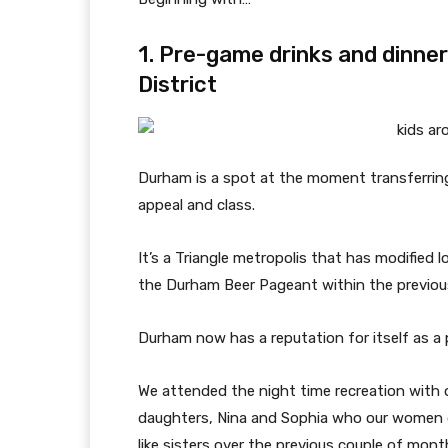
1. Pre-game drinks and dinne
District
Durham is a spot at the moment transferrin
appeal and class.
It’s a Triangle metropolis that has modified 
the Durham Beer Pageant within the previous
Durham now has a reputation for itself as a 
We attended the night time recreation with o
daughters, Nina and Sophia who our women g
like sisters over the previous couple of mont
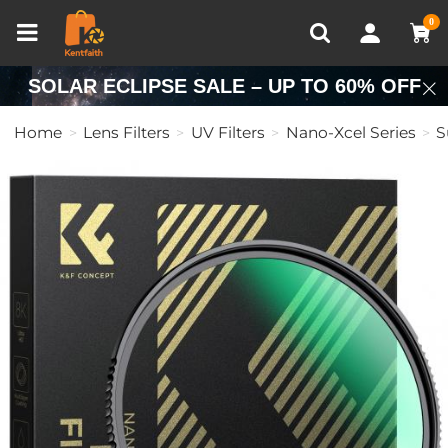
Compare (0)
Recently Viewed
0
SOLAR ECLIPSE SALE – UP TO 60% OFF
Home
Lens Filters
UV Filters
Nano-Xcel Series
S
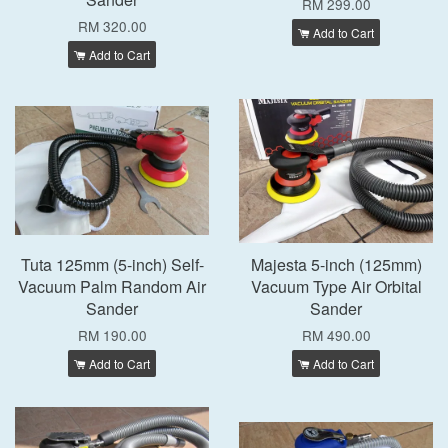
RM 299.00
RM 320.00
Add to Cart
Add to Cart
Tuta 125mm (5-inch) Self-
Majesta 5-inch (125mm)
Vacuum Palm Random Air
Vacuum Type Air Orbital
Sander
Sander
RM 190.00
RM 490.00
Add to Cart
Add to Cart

- - - - - - -

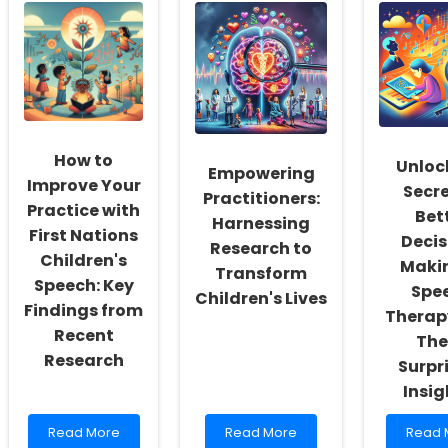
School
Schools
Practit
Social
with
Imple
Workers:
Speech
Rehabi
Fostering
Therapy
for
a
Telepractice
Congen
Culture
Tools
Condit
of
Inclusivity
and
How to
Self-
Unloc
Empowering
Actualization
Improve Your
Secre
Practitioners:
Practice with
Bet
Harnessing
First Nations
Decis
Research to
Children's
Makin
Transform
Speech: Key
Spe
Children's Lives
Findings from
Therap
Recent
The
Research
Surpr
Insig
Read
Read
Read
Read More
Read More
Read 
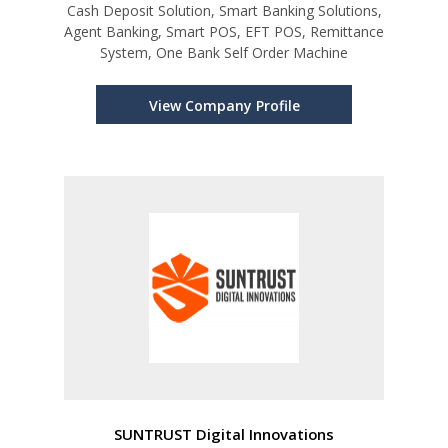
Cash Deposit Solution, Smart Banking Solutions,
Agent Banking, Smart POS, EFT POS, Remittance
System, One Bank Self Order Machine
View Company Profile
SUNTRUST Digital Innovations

- - - - - - -

**Your task**
Set down, exactly as written above, each line from the one with "like sisters over the previous couple of mont" through the one with "Vacuum Palm Random Air", and skip the pictures.

**Solution to the problem**
like sisters over the previous couple of mont
Compare (0)
Recently Viewed
0
SOLAR ECLIPSE SALE – UP TO 60% OFF
Home
Lens Filters
UV Filters
Nano-Xcel Series
S
RM 299.00
RM 320.00
Add to Cart
Add to Cart
Tuta 125mm (5-inch) Self-
Majesta 5-inch (125mm)
Vacuum Palm Random Air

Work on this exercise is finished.